HONOLULU, Hawaii (HawaiiNewsNow) - A bill moving through the state House would allow victims of childhood sex abuse 50 years after they turn 18 to decide if they want to pursue a claim.
It’s a dramatic change to the statute of limitations.
And it comes in the wake of other efforts aimed at helping victims seek legal claims.
In recent years, windows for bringing claims have been re-opened in the islands, resulting in millions being paid out from schools, churches, and non-profits.
If the bill does not pass the Legislature, the current window will close in April.
“It allows them to seek justice,” said state Rep. Chris Lee, who introduced the bill. “Victims who, I think, feel that they couldn’t speak out and their voices didn’t matter.”
State Rep. Sylvia Luke says she has heard from those were fearful about making the outcry if the abuser was still in a position of power.
“We want to give them time to at least feel comfortable in coming forward,” Luke said.
Nationwide, there’s been a push to extend both civil and criminal statutes of limitations on child sex assault. There are currently 10 states with no deadline for civil claims: Alaska, Connecticut, Delaware, Florida, Illinois, Maine, Minnesota, Nebraska, Utah, Vermont.
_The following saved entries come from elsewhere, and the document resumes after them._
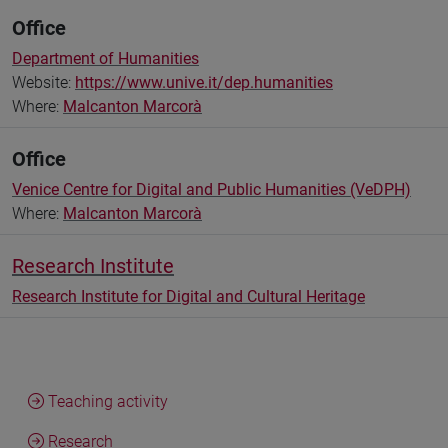
Office
Department of Humanities
Website:
https://www.unive.it/dep.humanities
Where:
Malcanton Marcorà
Office
Venice Centre for Digital and Public Humanities (VeDPH)
Where:
Malcanton Marcorà
Research Institute
Research Institute for Digital and Cultural Heritage
Teaching activity
Research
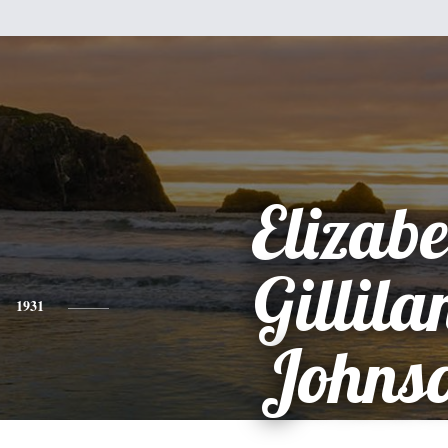
Elizabe
Gillila
1931
Johns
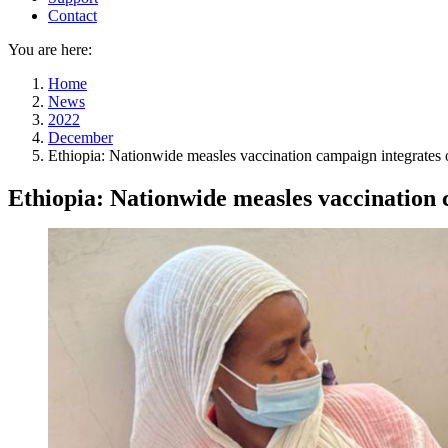
Contact
You are here:
Home
News
2022
December
Ethiopia: Nationwide measles vaccination campaign integrates o
Ethiopia: Nationwide measles vaccination c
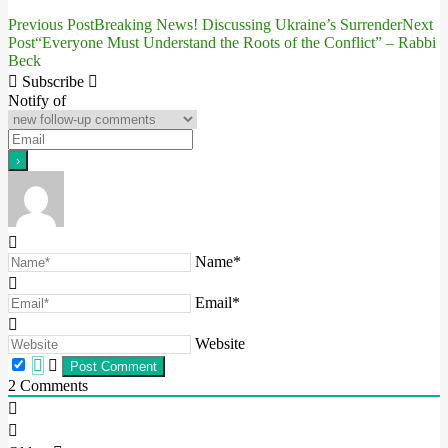
Previous Post
Breaking News! Discussing Ukraine’s Surrender
Next
Post
Post
“Everyone Must Understand the Roots of the Conflict” – Rabbi
Beck
navigation
Subscribe
Notify of
Name*
Email*
Website
2
Comments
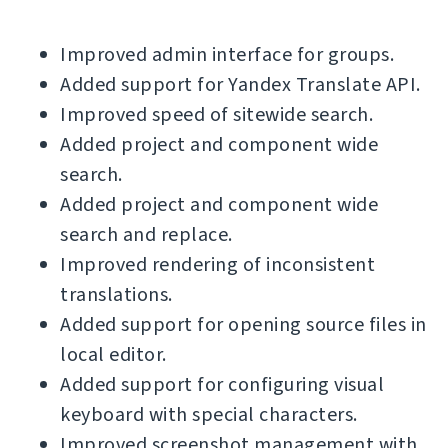
Improved admin interface for groups.
Added support for Yandex Translate API.
Improved speed of sitewide search.
Added project and component wide
search.
Added project and component wide
search and replace.
Improved rendering of inconsistent
translations.
Added support for opening source files in
local editor.
Added support for configuring visual
keyboard with special characters.
Improved screenshot management with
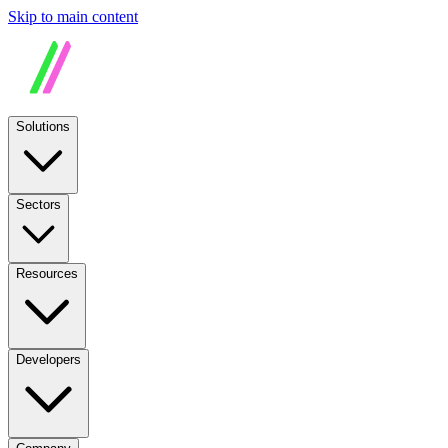
Skip to main content
Solutions
Sectors
Resources
Developers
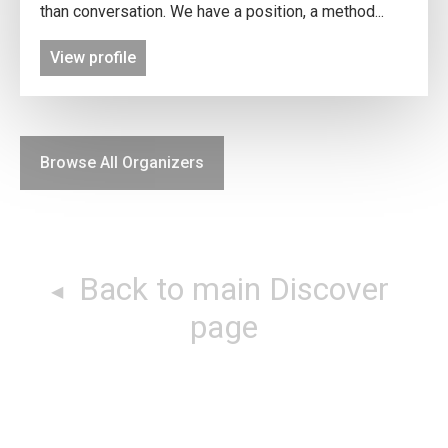
than conversation. We have a position, a method...
View profile
Browse All Organizers
Back to main Discover
page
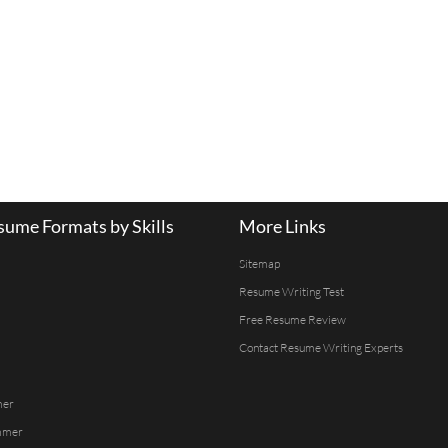
ume Formats by Skills
More Links
Sitemap
Resume Writing Test
Free Resume Review
Contact Resume Writing Experts
mer
mmer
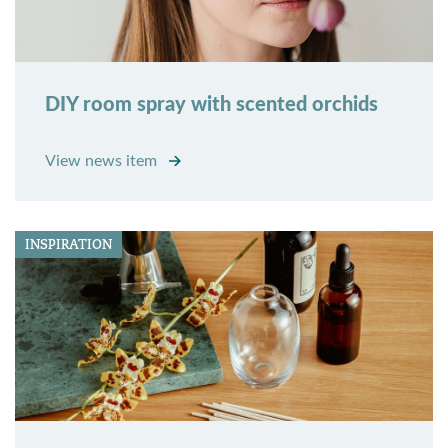
DIY room spray with scented orchids
View news item
INSPIRATION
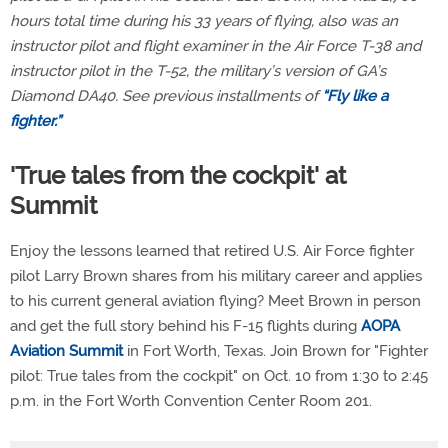
hours total time during his 33 years of flying, also was an
instructor pilot and flight examiner in the Air Force T-38 and
instructor pilot in the T-52, the military’s version of GA’s
Diamond DA40. See previous installments of
“Fly like a
fighter.”
'True tales from the cockpit' at
Summit
Enjoy the lessons learned that retired U.S. Air Force fighter
pilot Larry Brown shares from his military career and applies
to his current general aviation flying? Meet Brown in person
and get the full story behind his F-15 flights during
AOPA
Aviation Summit
in Fort Worth, Texas. Join Brown for "Fighter
pilot: True tales from the cockpit" on Oct. 10 from 1:30 to 2:45
p.m. in the Fort Worth Convention Center Room 201.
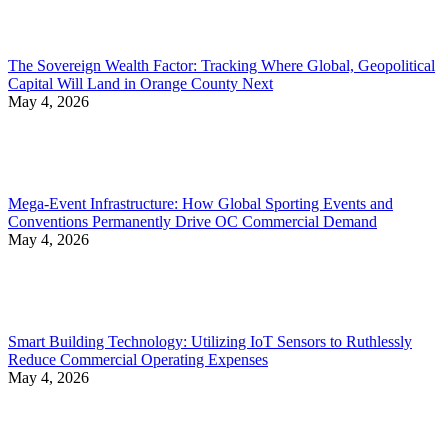
The Sovereign Wealth Factor: Tracking Where Global, Geopolitical
Capital Will Land in Orange County Next
May 4, 2026
Mega-Event Infrastructure: How Global Sporting Events and
Conventions Permanently Drive OC Commercial Demand
May 4, 2026
Smart Building Technology: Utilizing IoT Sensors to Ruthlessly
Reduce Commercial Operating Expenses
May 4, 2026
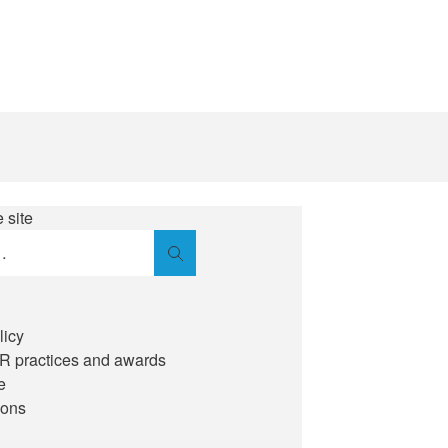
 site
Search
licy
IR practices and awards
e
ions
So far, the bill has had strong support.
No one testified in opposition but the state Attorney General’s office expressed concern that very old cases are difficult for institutions being sued to defend.
“Memories fade, witnesses move or pass away, and documents are lost or destroyed," the written testimony said.
The bill passed the Judiciary and Finance committees and the full House will vote on it next.